RECORDED DATA.
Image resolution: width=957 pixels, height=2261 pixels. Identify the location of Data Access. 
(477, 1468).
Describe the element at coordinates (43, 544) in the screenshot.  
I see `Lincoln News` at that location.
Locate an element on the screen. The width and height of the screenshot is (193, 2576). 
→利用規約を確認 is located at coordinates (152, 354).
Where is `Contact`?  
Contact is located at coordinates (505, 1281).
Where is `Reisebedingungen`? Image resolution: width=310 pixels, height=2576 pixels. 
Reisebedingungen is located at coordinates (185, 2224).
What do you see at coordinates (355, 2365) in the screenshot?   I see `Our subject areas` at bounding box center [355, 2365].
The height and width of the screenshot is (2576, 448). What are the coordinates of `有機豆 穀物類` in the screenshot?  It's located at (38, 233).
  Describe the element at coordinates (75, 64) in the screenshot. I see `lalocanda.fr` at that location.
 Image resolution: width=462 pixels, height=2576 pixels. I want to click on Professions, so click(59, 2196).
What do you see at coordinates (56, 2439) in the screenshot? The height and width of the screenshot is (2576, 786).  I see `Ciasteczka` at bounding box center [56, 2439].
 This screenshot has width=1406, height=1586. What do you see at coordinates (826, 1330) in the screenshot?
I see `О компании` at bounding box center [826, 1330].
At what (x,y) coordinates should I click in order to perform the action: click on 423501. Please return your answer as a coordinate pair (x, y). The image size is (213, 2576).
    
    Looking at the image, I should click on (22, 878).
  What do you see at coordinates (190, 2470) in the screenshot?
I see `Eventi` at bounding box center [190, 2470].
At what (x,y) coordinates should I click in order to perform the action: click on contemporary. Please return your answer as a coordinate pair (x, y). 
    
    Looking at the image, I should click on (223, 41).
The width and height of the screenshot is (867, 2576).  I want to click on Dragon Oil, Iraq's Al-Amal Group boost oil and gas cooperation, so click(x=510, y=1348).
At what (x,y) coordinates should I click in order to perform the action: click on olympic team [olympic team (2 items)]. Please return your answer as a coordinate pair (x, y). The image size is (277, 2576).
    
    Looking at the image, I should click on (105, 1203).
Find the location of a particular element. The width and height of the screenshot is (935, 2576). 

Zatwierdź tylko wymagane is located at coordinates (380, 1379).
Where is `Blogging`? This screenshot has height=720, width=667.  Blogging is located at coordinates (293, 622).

PROBLEM TO WORK ON. Retype all of the listing exactly, leaving out no line.

FINISHED EXERCISE.
Image resolution: width=957 pixels, height=2261 pixels. Identify the location of Data Access. 
(477, 1468).
Describe the element at coordinates (43, 544) in the screenshot.  
I see `Lincoln News` at that location.
Locate an element on the screen. The width and height of the screenshot is (193, 2576). 
→利用規約を確認 is located at coordinates (152, 354).
Where is `Contact`?  
Contact is located at coordinates (505, 1281).
Where is `Reisebedingungen`? Image resolution: width=310 pixels, height=2576 pixels. 
Reisebedingungen is located at coordinates (185, 2224).
What do you see at coordinates (355, 2365) in the screenshot?   I see `Our subject areas` at bounding box center [355, 2365].
The height and width of the screenshot is (2576, 448). What are the coordinates of `有機豆 穀物類` in the screenshot?  It's located at (38, 233).
  Describe the element at coordinates (75, 64) in the screenshot. I see `lalocanda.fr` at that location.
 Image resolution: width=462 pixels, height=2576 pixels. I want to click on Professions, so click(59, 2196).
What do you see at coordinates (56, 2439) in the screenshot? The height and width of the screenshot is (2576, 786).  I see `Ciasteczka` at bounding box center [56, 2439].
 This screenshot has width=1406, height=1586. What do you see at coordinates (826, 1330) in the screenshot?
I see `О компании` at bounding box center [826, 1330].
At what (x,y) coordinates should I click in order to perform the action: click on 423501. Please return your answer as a coordinate pair (x, y). The image size is (213, 2576).
    
    Looking at the image, I should click on (22, 878).
  What do you see at coordinates (190, 2470) in the screenshot?
I see `Eventi` at bounding box center [190, 2470].
At what (x,y) coordinates should I click in order to perform the action: click on contemporary. Please return your answer as a coordinate pair (x, y). 
    
    Looking at the image, I should click on (223, 41).
The width and height of the screenshot is (867, 2576).  I want to click on Dragon Oil, Iraq's Al-Amal Group boost oil and gas cooperation, so click(x=510, y=1348).
At what (x,y) coordinates should I click in order to perform the action: click on olympic team [olympic team (2 items)]. Please return your answer as a coordinate pair (x, y). The image size is (277, 2576).
    
    Looking at the image, I should click on (105, 1203).
Find the location of a particular element. The width and height of the screenshot is (935, 2576). 

Zatwierdź tylko wymagane is located at coordinates (380, 1379).
Where is `Blogging`? This screenshot has height=720, width=667.  Blogging is located at coordinates (293, 622).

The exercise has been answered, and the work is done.